Silverwood Dairy continued to grow after the departure of A.E. Silverwood. The company expanded in and beyond Ontario and acquired a number of smaller dairies. By 1984, Silverwood was taken over by the John Labatts Limited-owned Ault Foods and the name was carried on as a milk brand. While the dairy disappeared, the Silverwood brand continued. The Calgary branch was acquired by the Southern Alberta Dairy Pool in 1977. The company was sold in the 1990s to Agropur and slowly disappeared. The non dairy part of Silverwood was renamed Silcorp Limited (1978) and became a Toronto-based operator of the Mac's Convenience chain. Silcorp acquired Mac's rival Becker's in 1996. The Silverwood name and brand disappeared for good in 1999 when the company was acquired by Couche-Tard.

==Operations==

- Calgary
- Cargill
- Chatham
- Edmonton
- Kitchener/Waterloo
- London
- Lucknow
- Peterborough
- Regina
- Sarnia
- St.
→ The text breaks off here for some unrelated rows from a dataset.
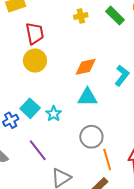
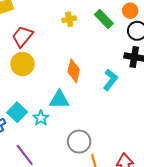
red trapezoid: (35, 33) -> (22, 36), turned -130
orange diamond: (86, 67) -> (74, 71), turned -65
cyan triangle: (87, 97) -> (59, 100), moved

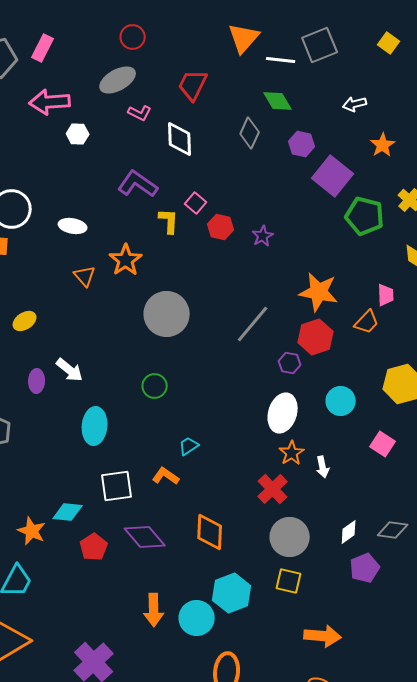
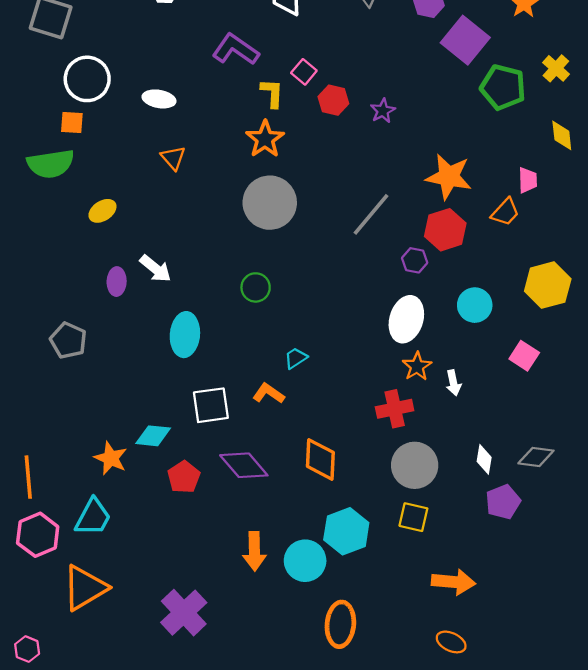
orange star: (126, 260) -> (265, 139), moved
red cross: (273, 489) -> (395, 409), turned 32
white diamond: (349, 532) -> (484, 459), turned -45

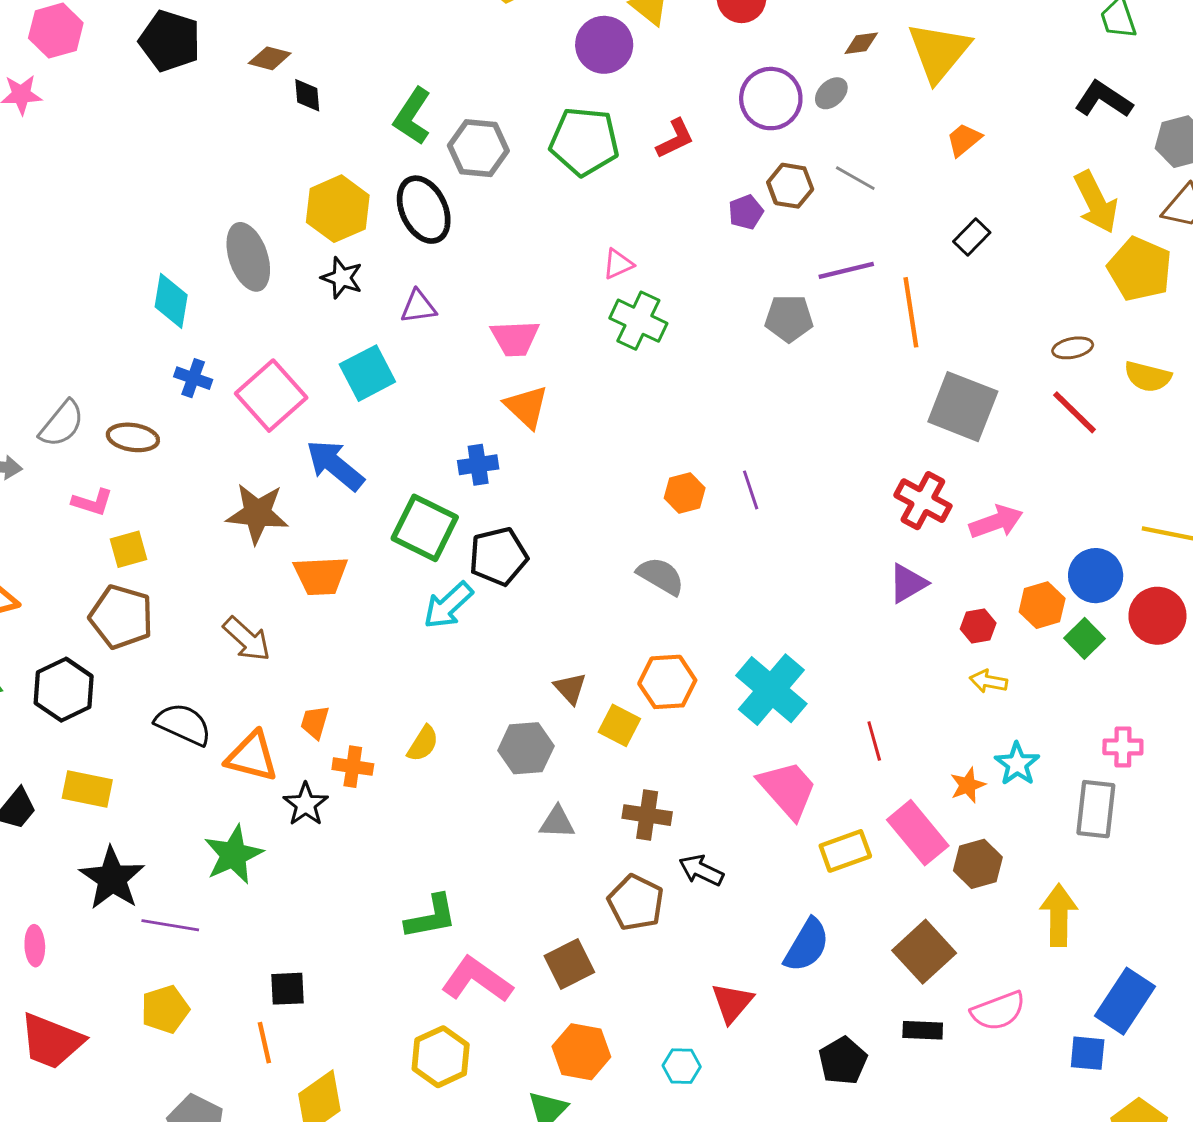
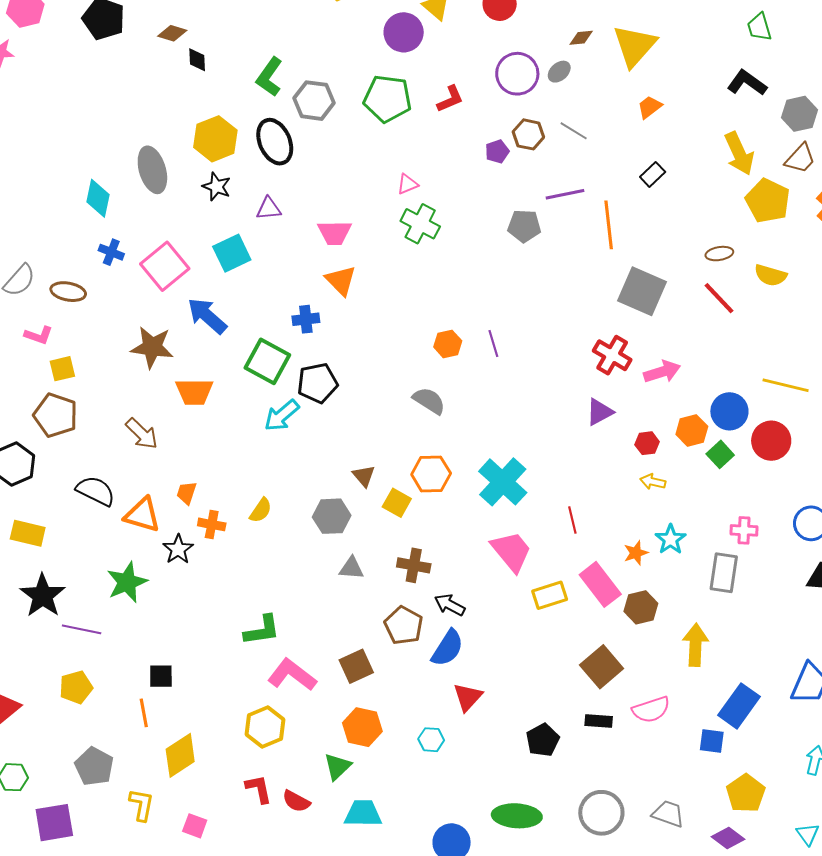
blue semicircle: (807, 945) -> (448, 648), moved

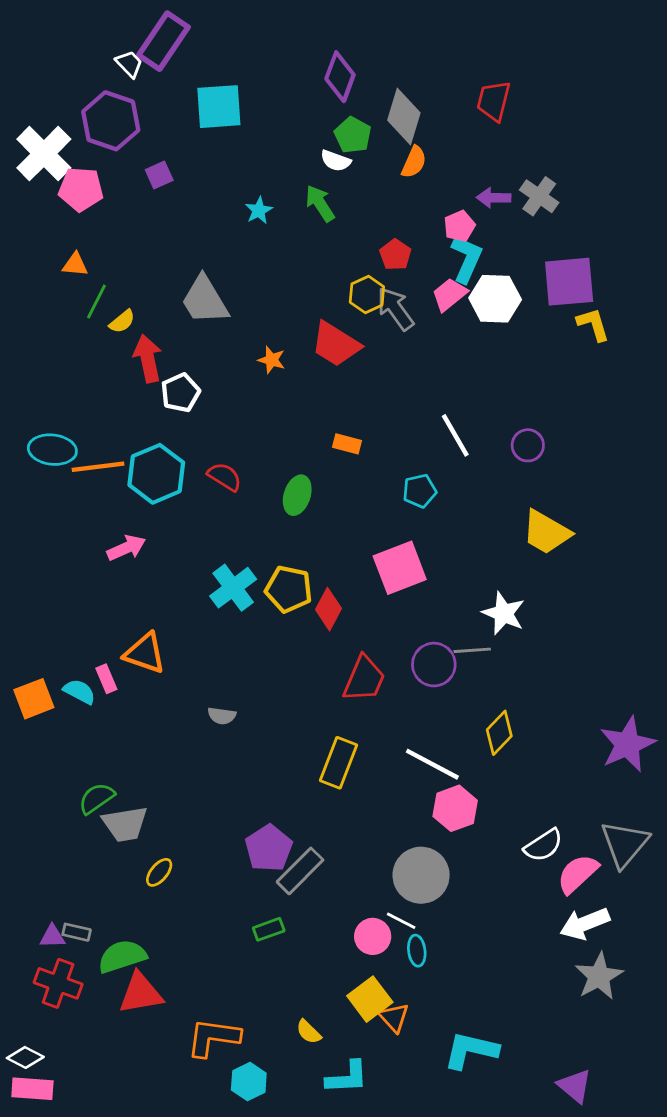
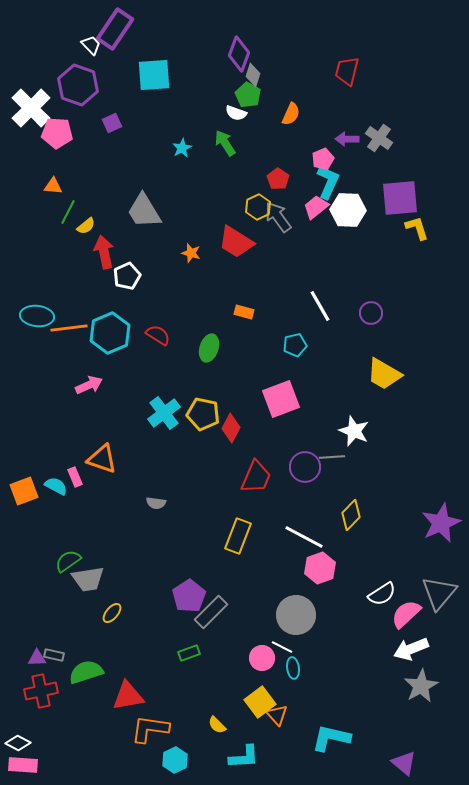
gray diamond: (404, 117) -> (253, 75), moved, size x0.6
red cross: (58, 983) -> (41, 691), turned -32
red triangle: (141, 993) -> (128, 696), moved

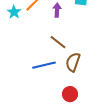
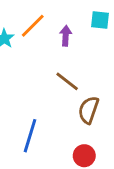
blue line: (44, 65) -> (30, 136), moved, turned -60

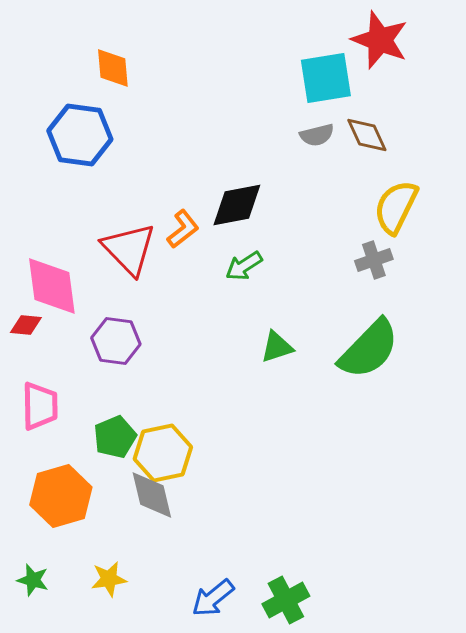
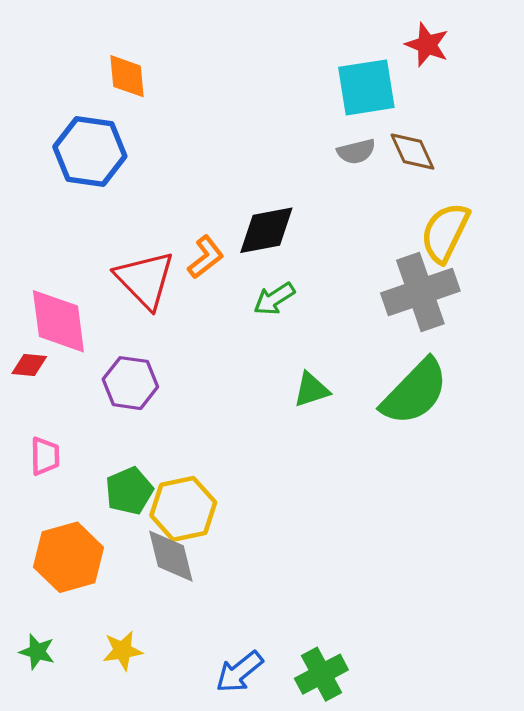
red star: (380, 40) -> (427, 45), size x0.7
gray cross: (374, 260) -> (420, 292), size x1.8
pink trapezoid: (40, 406) -> (45, 456), size x0.7

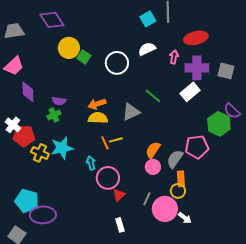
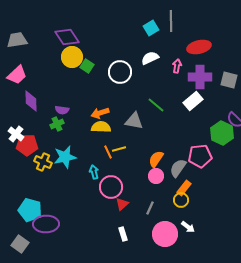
purple diamond: (52, 20) -> (67, 37), moved
gray triangle: (131, 112) -> (134, 121), turned 36
orange rectangle: (181, 179) -> (184, 188), turned 42
pink circle: (165, 209) -> (165, 234), moved

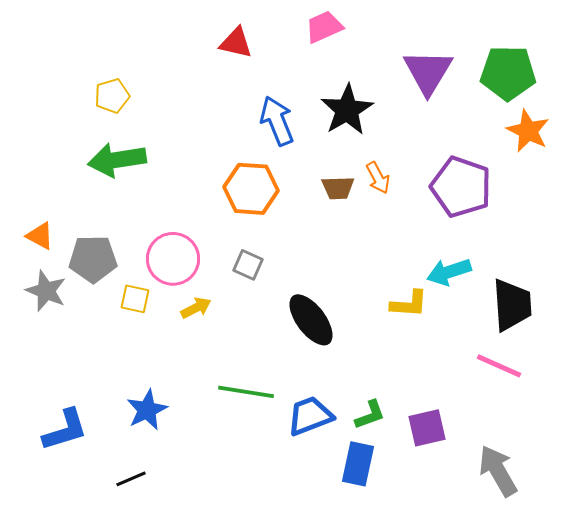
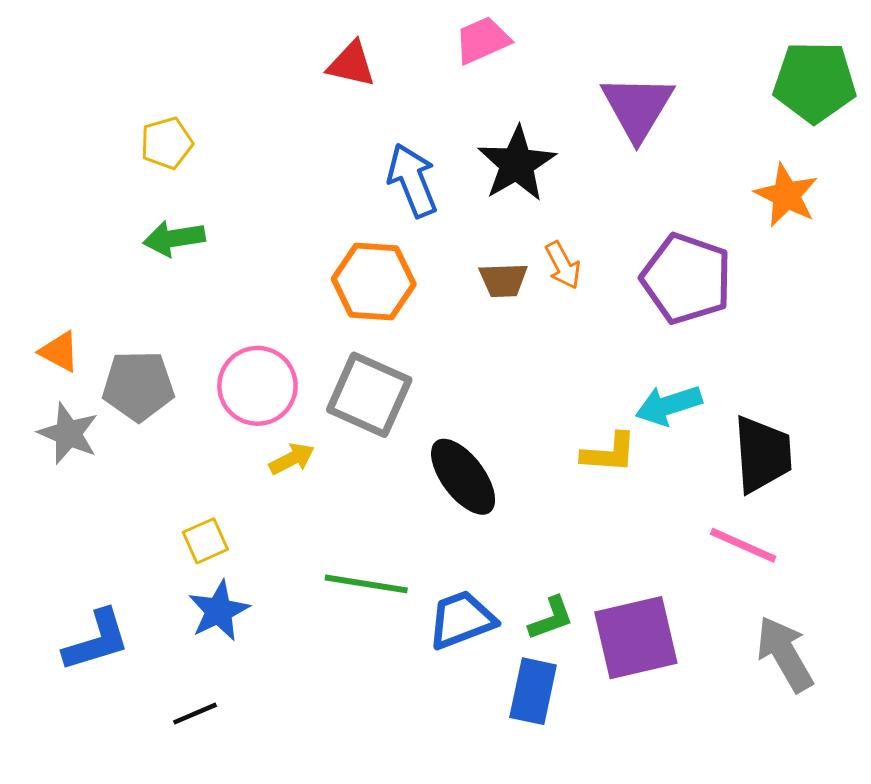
green pentagon: (508, 73) -> (815, 82), moved
green arrow: (117, 160) -> (174, 238), size x0.7
gray square: (248, 265) -> (369, 395), size x1.8
yellow square: (135, 299) -> (205, 541), moved, turned -36
purple square: (427, 428) -> (636, 638), size x1.5
gray arrow: (498, 471) -> (785, 654), moved

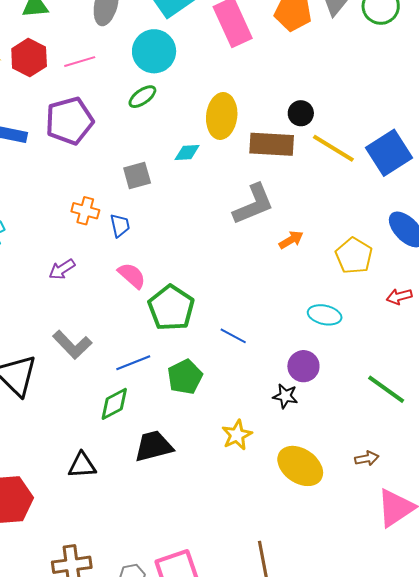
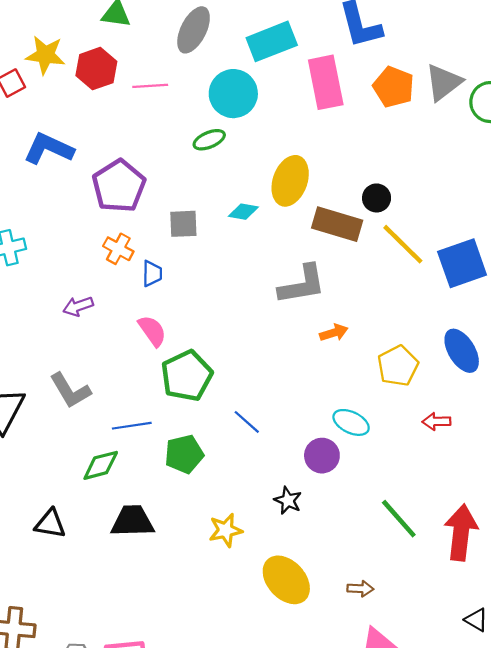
purple pentagon: (69, 121) -> (119, 186), moved, turned -30
purple circle: (303, 366) -> (322, 456), moved

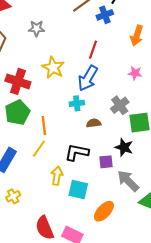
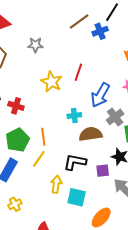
red line: (93, 50) -> (78, 72), moved
blue arrow: (88, 78) -> (100, 95), moved
red cross: (18, 81) -> (16, 106), moved, size x0.7
green pentagon: (17, 112) -> (18, 140), moved
brown semicircle: (94, 123) -> (91, 134), size x1.6

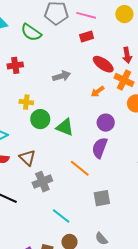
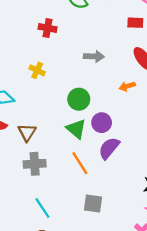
yellow cross: (26, 102) -> (37, 70), moved
green circle: (40, 119) -> (79, 99), moved
purple circle: (106, 123) -> (102, 123), moved
green triangle: (65, 127) -> (76, 129), moved

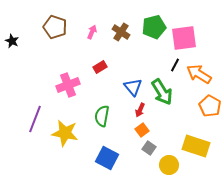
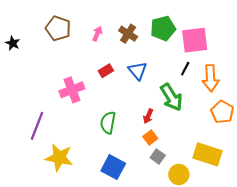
orange arrow: (199, 74) -> (211, 78), turned -125
blue triangle: (133, 87) -> (138, 71), moved
yellow star: (65, 133) -> (59, 158), moved

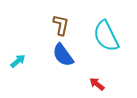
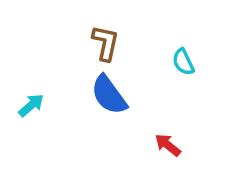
cyan semicircle: (106, 36) -> (183, 62), size x0.5

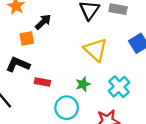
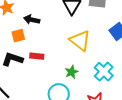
black arrow: (43, 22) -> (32, 20), turned -119
red rectangle: (42, 82) -> (37, 56), moved

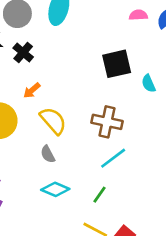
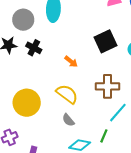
orange arrow: (32, 90) -> (71, 62), moved, turned -88
green line: (99, 195) -> (104, 136), moved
Catharines
- Stratford
- Toronto
- Woodstock
- Windsor
- Winnipeg

==Products==

- Cream
- Butter
- Milk
- Ice cream
- Popsicles and frozen novelties
- Chocolate pudding (ready-to-serve)

==Trivia==

Albert's brother, William Alexander Silverwood, moved to Saskatoon, Saskatchewan in 1907. He became a successful cattle rancher and operated a bottling plant north of the city. The present-day neighbourhood of Silverwood Heights, which occupies his former farmland, bears his name.

==See also==

- Parmalat Canada
  - Beatrice Foods Canada
  - Ault Foods
  - Sealtest Dairy
  - Bill Gordon who lived on Forest Hill Rd, Toronto, recalls working during the summers of 1954-1955 as a helper to the operator of the horse-drawn milk route in that area. Milk and cream bottles were glass at the time and were left out for return. His job involved delivering usually to a side door milk box, common in many homes at the time. Many customers had recurring orders; otherwise, it would mean two trips to the door. Payment was commonly ‘on account’, cash, or by tickets issued by Silverwoods. His compensation was minimal: often just a bottle of chocolate milk and the beloved opportunity to care for the horse - feeding, watering and grooming.

Les Mandelbaum formerly of Westgrove Avenue remembers horse drawn delivery from Silverwoods in the early 1950s.

Keith Alton (b. July 22, 1926; d. February 24, 2013) of Peterborough, ON, a former Campbell's Dairy co-owner, managed Silverwood's Peterborough operations during the 1960s and into the 1970s.